▶ **Collected data**

▽

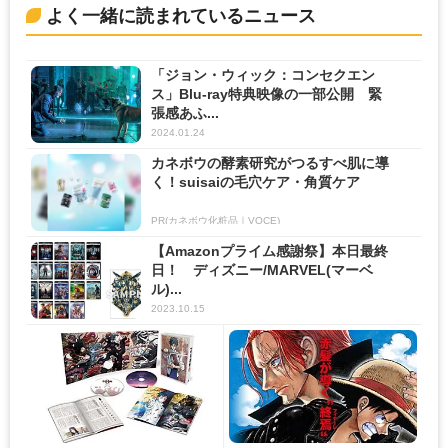
よく一緒に読まれているニュース
「ジョン・ウィック：コンセクエン
ス」Blu-ray特典映像の一部公開 緊
張感あふ...
2024.01.24
カネボウの酵素研究がつるすべ肌に導
く！suisaiの毛穴ケア・角質ケア
PR(カネボウ化粧品｜VOCE)
【Amazonプライム感謝祭】本日最終
日！ ディズニー/MARVEL(マーベ
ル)...
2023.10.15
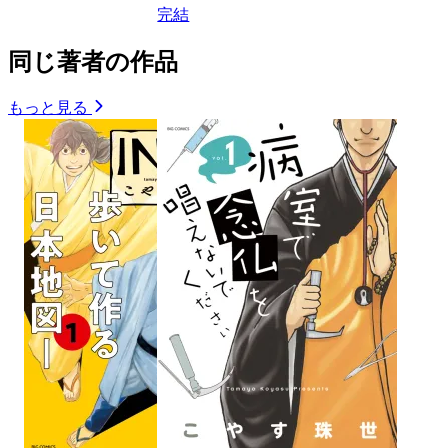
完結
同じ著者の作品
もっと見る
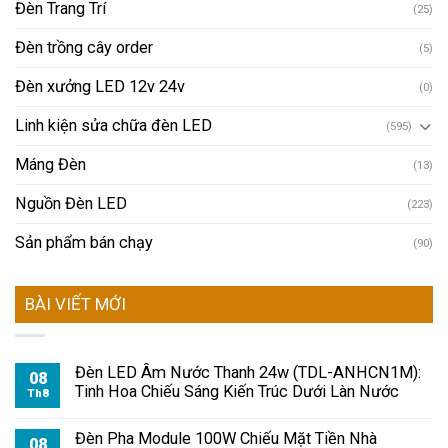
Đèn Trang Trí
(25)
Đèn trồng cây order
(5)
Đèn xưởng LED 12v 24v
(0)
Linh kiện sửa chữa đèn LED
(595)
Máng Đèn
(13)
Nguồn Đèn LED
(223)
Sản phẩm bán chạy
(90)
BÀI VIẾT MỚI
Đèn LED Âm Nước Thanh 24w (TDL-ANHCN1M):
08
Tinh Hoa Chiếu Sáng Kiến Trúc Dưới Làn Nước
Th8
Đèn Pha Module 100W Chiếu Mặt Tiền Nhà
08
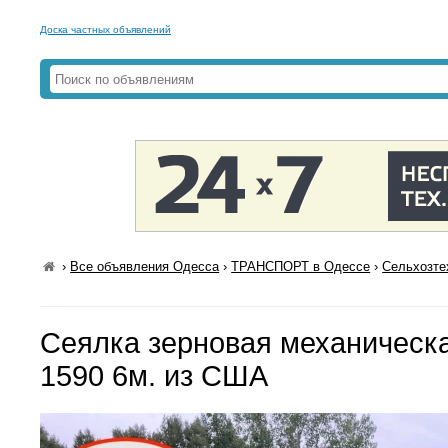
Доска частных объявлений
›
Все объявления Одесса
›
ТРАНСПОРТ в Одессе
›
Сельхозте
Сеялка зерновая механическа
1590 6м. из США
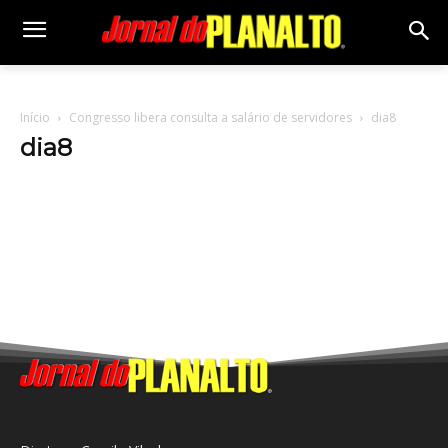
Início
Congresso libera consulta a salário de servidores
dia8
dia8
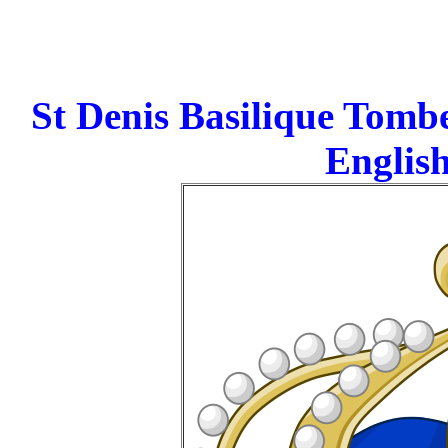
St Denis Basilique Tomb
English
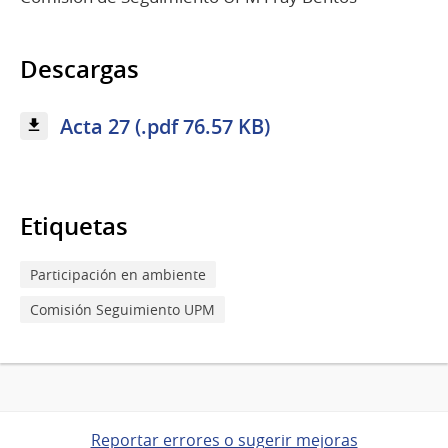
Descargas
Acta 27 (.pdf 76.57 KB)
Etiquetas
Participación en ambiente
Comisión Seguimiento UPM
Reportar errores o sugerir mejoras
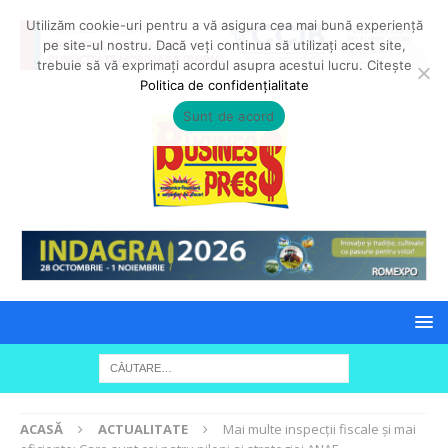
Utilizăm cookie-uri pentru a vă asigura cea mai bună experiență
pe site-ul nostru. Dacă veți continua să utilizați acest site,
trebuie să vă exprimați acordul asupra acestui lucru. Citește
Politica de confidențialitate
Sunt de acord
ACASĂ
ACTUALITATE
Mai multe inspecții fiscale și mai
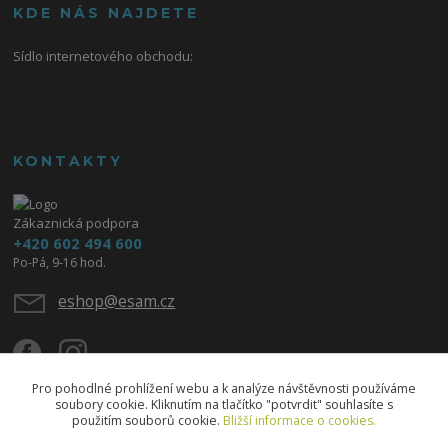
KDE NÁS NAJDETE
Sídlo internetového obchodu:
KONTAKTY
Zákaznická podpora
+420 602 494 600
Po-Pá, 9-16 hod.
eshop@esam.cz
Pro pohodlné prohlížení webu a k analýze návštěvnosti používáme
soubory cookie. Kliknutím na tlačítko "potvrdit" souhlasíte s
použitím souborů cookie.
Bližší informace o cookies.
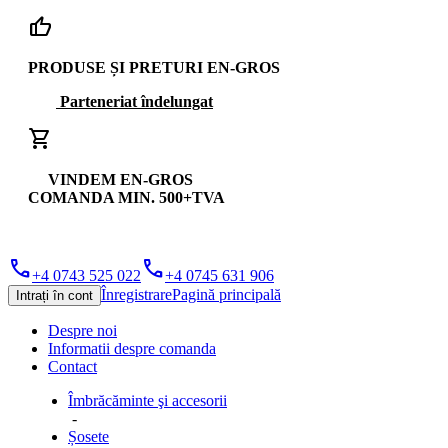
thumb_up
PRODUSE ȘI PRETURI EN-GROS
Parteneriat îndelungat
shopping_cart
VINDEM EN-GROS
COMANDA MIN. 500+TVA
phone
phone
+4 0743 525 022
+4 0745 631 906
Înregistrare
Pagină principală
Intrați în cont
Despre noi
Informatii despre comanda
Contact
Îmbrăcăminte şi accesorii
-
Șosete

△

▶ **ABOUT THIS EXERCISE**
Report how many lines of the records above contain the word "GROS", and give only that number.

▶ **RESPONSE**
2